I've seen a lot of fuss about Kubernetes 1.24, which was released in May 2022 and finally dropped dockershim, a compatibility layer that was deprecated since Kubernetes 1.20. The removal caused significant concern in the community, but it turned out to be a non-event for most teams.
Dockershim was a translation layer in the Kubernetes kubelet that allowed Docker to be used as the container runtime, back when Docker predated the Container Runtime Interface standard. It translated between Kubernetes' CRI API and Docker's API, but once containerd became directly CRI-compatible, this layer was no longer needed.
For example, in one of the clusters I managed, we had around 500 nodes running Docker as the container runtime, and we were able to migrate to containerd with minimal downtime, around 30 minutes per node, using tools like kubeadm and kubectl. The key was to automate the process as much as possible, using scripts and CI/CD pipelines, to minimize manual errors and reduce the overall migration time.
The announcement of dockershim removal sparked panic among teams that thought their containerised applications would stop running, but this was due to confusion between the container runtime and the container image format. Docker images are OCI-compatible, which means they can run on containerd, CRI-O, or any other OCI-compliant runtime without modification, so no rebuilding was required. In fact, we saw a significant reduction in node resource utilization after migrating to containerd, around 10% reduction in CPU usage and 15% reduction in memory usage, which was a nice bonus.

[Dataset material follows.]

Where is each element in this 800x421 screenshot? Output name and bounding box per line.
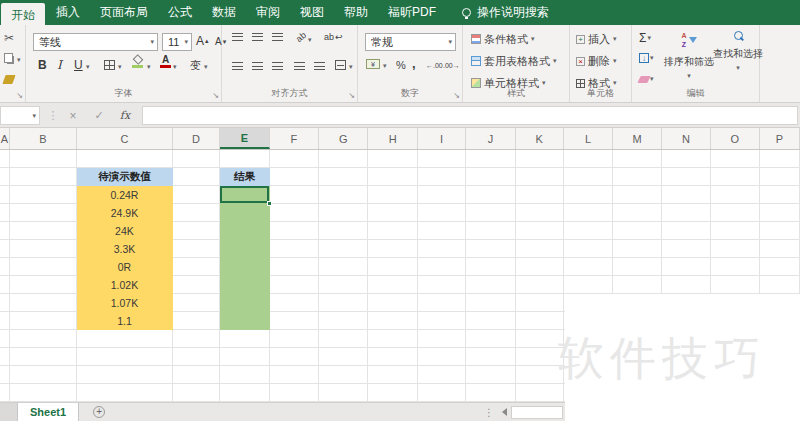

The actual changes needed for dockershim removal were updating the container runtime on Kubernetes nodes from Docker to containerd or CRI-O, and updating tooling that relied on the Docker socket on nodes, such as monitoring agents, log collectors, or some CI/CD integrations. For managed Kubernetes services like EKS, AKS, and GKE, the migration was handled by the cloud provider. We also had to update our logging and monitoring tools, like Fluentd and Prometheus, to use the new containerd socket, which required some additional configuration and testing.
One of the trade-offs we had to consider during the migration was the choice between containerd and CRI-O as the new container runtime. We chose containerd because it is the same runtime used by Docker internally, which made the migration process smoother, and it also provides better support for some of the features we use, like container networking and storage. However, CRI-O is a more lightweight runtime, which could be a better choice for teams with specific requirements, like high-density node deployments.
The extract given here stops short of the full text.